Table 3: Magnetic resonance imaging findings

Table 4: Pre- and para-vertebral collections on magnetic resonance imaging

Table 5: Intracanalicular involvement observed on magnetic resonance imaging

Various combinations of the initial MRI features observed were as follows: Ninety-two percent of cases had a combination of marrow edema and paravertebral collections. Eighty-eight percent of cases had a combination of marrow edema and subligamentous spread of disease. Eighty-two percent of cases had a combination of marrow edema, paravertebral collections, and endplate erosion. Eighty percent cases had a combination of marrow edema, paravertebral collections, endplate erosion, and subligamentous spread. Fifty-two percent of cases had a combination of subligamentous spread and epidural abscess. Sixty-six percent of cases had a combination of subligamentous spread and extradural component (caseous/granulation tissue) suggestive of spread anterior and posterior to vertebral body. Sixty-four percent of cases had a combination of marrow edema, paravertebral collections, subligamentous spread, extradural component, endplate erosion, and discitis.

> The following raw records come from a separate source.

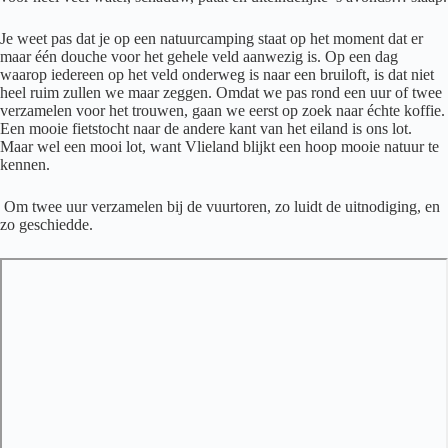
Je weet pas dat je op een natuurcamping staat op het moment dat er
maar één douche voor het gehele veld aanwezig is. Op een dag
waarop iedereen op het veld onderweg is naar een bruiloft, is dat niet
heel ruim zullen we maar zeggen. Omdat we pas rond een uur of twee
verzamelen voor het trouwen, gaan we eerst op zoek naar échte koffie.
Een mooie fietstocht naar de andere kant van het eiland is ons lot.
Maar wel een mooi lot, want Vlieland blijkt een hoop mooie natuur te
kennen.
Om twee uur verzamelen bij de vuurtoren, zo luidt de uitnodiging, en
zo geschiedde.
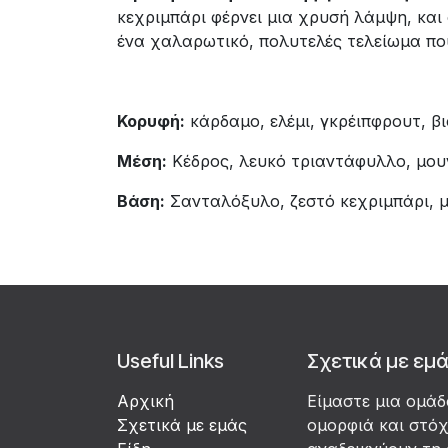
κεχριμπάρι φέρνει μια χρυσή λάμψη, και
ένα χαλαρωτικό, πολυτελές τελείωμα που
Κορυφή:
κάρδαμο, ελέμι, γκρέιπφρουτ, β
Μέση:
Κέδρος, λευκό τριαντάφυλλο, μου
Βάση:
Σανταλόξυλο, ζεστό κεχριμπάρι, 
Useful Links
Σχετικά με εμ
Αρχική
Είμαστε μια ομά
Σχετικά με εμάς
ομορφιά και στό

Mean duration of antitubercular treatment given to the patients was 13.12 (1.8) months (range: 12–18 months). All the patients were declared healed clinicoradiologically although some residual MRI abnormalities were observed even at 24-month follow-up in few patients.

Discussion

The present study was undertaken to document various clinicoradiologic features at presentation, during healing phase, and 24 months after initial presentation and to define treatment and investigation protocols in spinal tuberculosis. Relevant literature was also reviewed.[3,12-35]

Clinical evaluation

The opportunity of early diagnosis was missed in majority of the patients as the mean duration of symptoms in the present study was 8.3 (8.89) months (range: 1–36 months). Backache was the most common presenting symptom in our study. Deformity kept on increasing as the disease progressed and 32 patients developed deformity by the 12^th month and it persisted until the end of the study. Neurological deficit improved in 9 (18%) patients but persisted in 2 (4%) patients. The clinical features of tuberculosis spine in the present series were fairly similar to that described in the previous studies.[16-18] The frequency of neurological involvement has been found to vary across studies from 23% to 76% of patients.[19,20]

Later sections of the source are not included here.